→ How to complete this task:
The entries shown next need to be written again word for word.

→ Records for the task:
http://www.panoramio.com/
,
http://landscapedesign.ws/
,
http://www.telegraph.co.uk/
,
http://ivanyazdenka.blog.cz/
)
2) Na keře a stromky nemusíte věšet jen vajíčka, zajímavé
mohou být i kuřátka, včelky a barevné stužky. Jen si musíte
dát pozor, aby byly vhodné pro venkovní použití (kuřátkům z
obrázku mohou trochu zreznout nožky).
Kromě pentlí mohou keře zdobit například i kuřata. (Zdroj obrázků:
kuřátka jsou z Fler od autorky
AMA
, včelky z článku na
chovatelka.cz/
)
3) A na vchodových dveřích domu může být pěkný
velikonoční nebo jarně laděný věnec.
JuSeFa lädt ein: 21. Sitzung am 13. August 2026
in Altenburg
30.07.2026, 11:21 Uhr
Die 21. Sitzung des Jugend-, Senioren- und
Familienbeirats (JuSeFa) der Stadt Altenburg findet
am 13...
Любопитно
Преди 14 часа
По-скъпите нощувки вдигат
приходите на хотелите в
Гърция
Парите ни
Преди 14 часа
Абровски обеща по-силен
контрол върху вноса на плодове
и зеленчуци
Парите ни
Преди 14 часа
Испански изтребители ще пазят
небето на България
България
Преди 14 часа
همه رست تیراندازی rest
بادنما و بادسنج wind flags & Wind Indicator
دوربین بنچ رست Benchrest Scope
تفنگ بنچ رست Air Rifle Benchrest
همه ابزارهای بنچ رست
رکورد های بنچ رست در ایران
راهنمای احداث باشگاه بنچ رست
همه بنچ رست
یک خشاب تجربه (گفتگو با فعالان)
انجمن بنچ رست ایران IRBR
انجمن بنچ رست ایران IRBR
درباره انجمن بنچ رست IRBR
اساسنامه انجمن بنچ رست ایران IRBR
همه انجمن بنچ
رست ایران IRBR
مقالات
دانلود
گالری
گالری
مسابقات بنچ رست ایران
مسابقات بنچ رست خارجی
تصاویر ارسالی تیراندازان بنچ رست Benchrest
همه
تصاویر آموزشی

→ Answer box:
http://www.panoramio.com/
,
http://landscapedesign.ws/
,
http://www.telegraph.co.uk/
,
http://ivanyazdenka.blog.cz/
)
2) Na keře a stromky nemusíte věšet jen vajíčka, zajímavé
mohou být i kuřátka, včelky a barevné stužky. Jen si musíte
dát pozor, aby byly vhodné pro venkovní použití (kuřátkům z
obrázku mohou trochu zreznout nožky).
Kromě pentlí mohou keře zdobit například i kuřata. (Zdroj obrázků:
kuřátka jsou z Fler od autorky
AMA
, včelky z článku na
chovatelka.cz/
)
3) A na vchodových dveřích domu může být pěkný
velikonoční nebo jarně laděný věnec.
JuSeFa lädt ein: 21. Sitzung am 13. August 2026
in Altenburg
30.07.2026, 11:21 Uhr
Die 21. Sitzung des Jugend-, Senioren- und
Familienbeirats (JuSeFa) der Stadt Altenburg findet
am 13...
Любопитно
Преди 14 часа
По-скъпите нощувки вдигат
приходите на хотелите в
Гърция
Парите ни
Преди 14 часа
Абровски обеща по-силен
контрол върху вноса на плодове
и зеленчуци
Парите ни
Преди 14 часа
Испански изтребители ще пазят
небето на България
България
Преди 14 часа
همه رست تیراندازی rest
بادنما و بادسنج wind flags & Wind Indicator
دوربین بنچ رست Benchrest Scope
تفنگ بنچ رست Air Rifle Benchrest
همه ابزارهای بنچ رست
رکورد های بنچ رست در ایران
راهنمای احداث باشگاه بنچ رست
همه بنچ رست
یک خشاب تجربه (گفتگو با فعالان)
انجمن بنچ رست ایران IRBR
انجمن بنچ رست ایران IRBR
درباره انجمن بنچ رست IRBR
اساسنامه انجمن بنچ رست ایران IRBR
همه انجمن بنچ
رست ایران IRBR
مقالات
دانلود
گالری
گالری
مسابقات بنچ رست ایران
مسابقات بنچ رست خارجی
تصاویر ارسالی تیراندازان بنچ رست Benchrest
همه
تصاویر آموزشی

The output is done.